EXERCISE GOAL:
Return the records below character for character.

[DATA FOR THE TASK]

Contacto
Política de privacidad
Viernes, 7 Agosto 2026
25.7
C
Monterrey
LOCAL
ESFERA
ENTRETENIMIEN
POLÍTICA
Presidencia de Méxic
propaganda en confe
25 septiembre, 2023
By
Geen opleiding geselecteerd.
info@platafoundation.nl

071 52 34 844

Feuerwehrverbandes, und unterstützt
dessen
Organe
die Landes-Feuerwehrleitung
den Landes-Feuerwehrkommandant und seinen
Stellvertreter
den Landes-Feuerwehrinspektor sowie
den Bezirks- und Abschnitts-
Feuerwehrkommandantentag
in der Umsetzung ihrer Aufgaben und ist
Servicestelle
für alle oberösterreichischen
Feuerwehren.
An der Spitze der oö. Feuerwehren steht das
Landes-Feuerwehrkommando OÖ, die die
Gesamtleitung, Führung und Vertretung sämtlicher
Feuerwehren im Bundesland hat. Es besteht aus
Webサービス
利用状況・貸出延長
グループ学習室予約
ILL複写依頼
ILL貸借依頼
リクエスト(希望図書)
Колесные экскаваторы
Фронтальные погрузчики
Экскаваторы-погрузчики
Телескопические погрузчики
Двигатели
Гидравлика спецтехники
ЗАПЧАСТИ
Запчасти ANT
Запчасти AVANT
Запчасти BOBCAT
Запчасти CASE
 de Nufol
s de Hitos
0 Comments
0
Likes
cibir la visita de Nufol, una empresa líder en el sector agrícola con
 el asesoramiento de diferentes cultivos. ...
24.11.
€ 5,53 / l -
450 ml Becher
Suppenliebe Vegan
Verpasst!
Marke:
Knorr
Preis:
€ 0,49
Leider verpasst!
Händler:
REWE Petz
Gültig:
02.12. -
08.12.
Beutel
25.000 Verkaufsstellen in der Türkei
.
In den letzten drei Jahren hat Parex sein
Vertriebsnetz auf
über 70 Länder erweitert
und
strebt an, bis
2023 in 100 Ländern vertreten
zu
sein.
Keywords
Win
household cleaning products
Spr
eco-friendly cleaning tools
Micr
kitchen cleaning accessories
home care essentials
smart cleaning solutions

[/DATA FOR THE TASK]

ANSWER SPACE:
Contacto
Política de privacidad
Viernes, 7 Agosto 2026
25.7
C
Monterrey
LOCAL
ESFERA
ENTRETENIMIEN
POLÍTICA
Presidencia de Méxic
propaganda en confe
25 septiembre, 2023
By
Geen opleiding geselecteerd.
info@platafoundation.nl

071 52 34 844

Feuerwehrverbandes, und unterstützt
dessen
Organe
die Landes-Feuerwehrleitung
den Landes-Feuerwehrkommandant und seinen
Stellvertreter
den Landes-Feuerwehrinspektor sowie
den Bezirks- und Abschnitts-
Feuerwehrkommandantentag
in der Umsetzung ihrer Aufgaben und ist
Servicestelle
für alle oberösterreichischen
Feuerwehren.
An der Spitze der oö. Feuerwehren steht das
Landes-Feuerwehrkommando OÖ, die die
Gesamtleitung, Führung und Vertretung sämtlicher
Feuerwehren im Bundesland hat. Es besteht aus
Webサービス
利用状況・貸出延長
グループ学習室予約
ILL複写依頼
ILL貸借依頼
リクエスト(希望図書)
Колесные экскаваторы
Фронтальные погрузчики
Экскаваторы-погрузчики
Телескопические погрузчики
Двигатели
Гидравлика спецтехники
ЗАПЧАСТИ
Запчасти ANT
Запчасти AVANT
Запчасти BOBCAT
Запчасти CASE
 de Nufol
s de Hitos
0 Comments
0
Likes
cibir la visita de Nufol, una empresa líder en el sector agrícola con
 el asesoramiento de diferentes cultivos. ...
24.11.
€ 5,53 / l -
450 ml Becher
Suppenliebe Vegan
Verpasst!
Marke:
Knorr
Preis:
€ 0,49
Leider verpasst!
Händler:
REWE Petz
Gültig:
02.12. -
08.12.
Beutel
25.000 Verkaufsstellen in der Türkei
.
In den letzten drei Jahren hat Parex sein
Vertriebsnetz auf
über 70 Länder erweitert
und
strebt an, bis
2023 in 100 Ländern vertreten
zu
sein.
Keywords
Win
household cleaning products
Spr
eco-friendly cleaning tools
Micr
kitchen cleaning accessories
home care essentials
smart cleaning solutions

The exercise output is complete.